[GIVEN RECORDS]

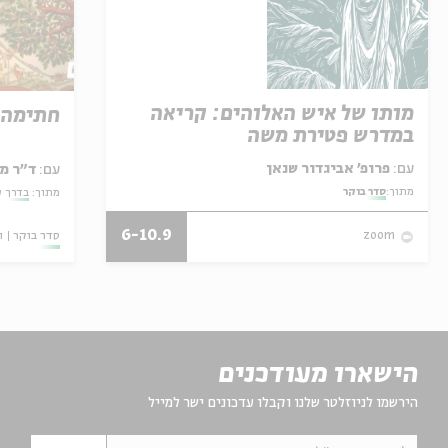
מותו של איש האלוהים: קריאה
חתימה
במדרש פטירת משה
עם:
פרופ' אביגדור שנאן
עם:
ד"ר מ
מתוך:
סדר בוקר
מתוך:
בדרך ע
6-10.9
סדר בוקר
ו
zoom
הישארו מעודכנים
הירשמו לניוזלטר שלנו וקבלו עדכונים ישר למייל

[ABOUT THIS TASK]
Restate the data above word for word. Do not include the images.

[WRITTEN ANSWER]
מותו של איש האלוהים: קריאה
חתימה
במדרש פטירת משה
עם:
פרופ' אביגדור שנאן
עם:
ד"ר מ
מתוך:
סדר בוקר
מתוך:
בדרך ע
6-10.9
סדר בוקר
ו
zoom
הישארו מעודכנים
הירשמו לניוזלטר שלנו וקבלו עדכונים ישר למייל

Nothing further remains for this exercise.